## WHAT NEEDS TO BE DONE
The answer is the set of lines that include "στην", copied from the data below.

## GIVEN RECORDS

_____

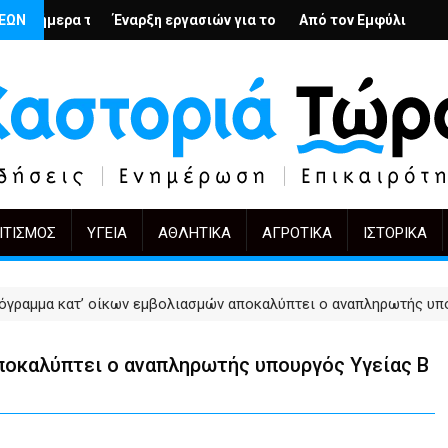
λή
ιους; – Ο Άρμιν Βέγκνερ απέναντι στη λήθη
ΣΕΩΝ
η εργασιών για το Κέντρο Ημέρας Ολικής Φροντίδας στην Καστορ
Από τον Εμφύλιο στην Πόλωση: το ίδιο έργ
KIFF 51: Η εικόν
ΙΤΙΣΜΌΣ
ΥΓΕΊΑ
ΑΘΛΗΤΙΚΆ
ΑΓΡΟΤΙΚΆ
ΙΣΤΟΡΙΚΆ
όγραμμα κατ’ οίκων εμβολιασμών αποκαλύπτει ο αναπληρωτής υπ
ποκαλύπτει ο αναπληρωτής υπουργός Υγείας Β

_____

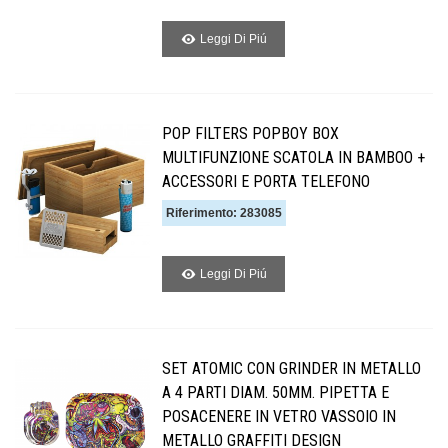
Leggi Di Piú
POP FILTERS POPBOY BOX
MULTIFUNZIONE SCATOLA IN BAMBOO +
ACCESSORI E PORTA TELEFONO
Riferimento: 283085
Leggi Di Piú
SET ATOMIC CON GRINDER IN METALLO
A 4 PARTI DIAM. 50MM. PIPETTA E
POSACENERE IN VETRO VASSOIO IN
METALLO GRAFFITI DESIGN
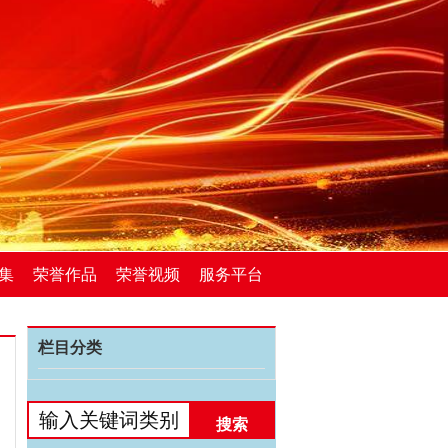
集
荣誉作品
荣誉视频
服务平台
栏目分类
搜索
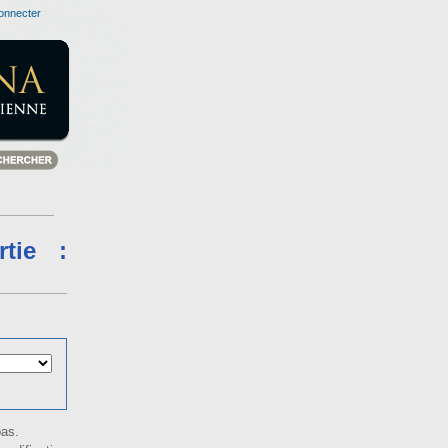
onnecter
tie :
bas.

_____

## ANSWER BOX
η εργασιών για το Κέντρο Ημέρας Ολικής Φροντίδας στην Καστορ
Από τον Εμφύλιο στην Πόλωση: το ίδιο έργ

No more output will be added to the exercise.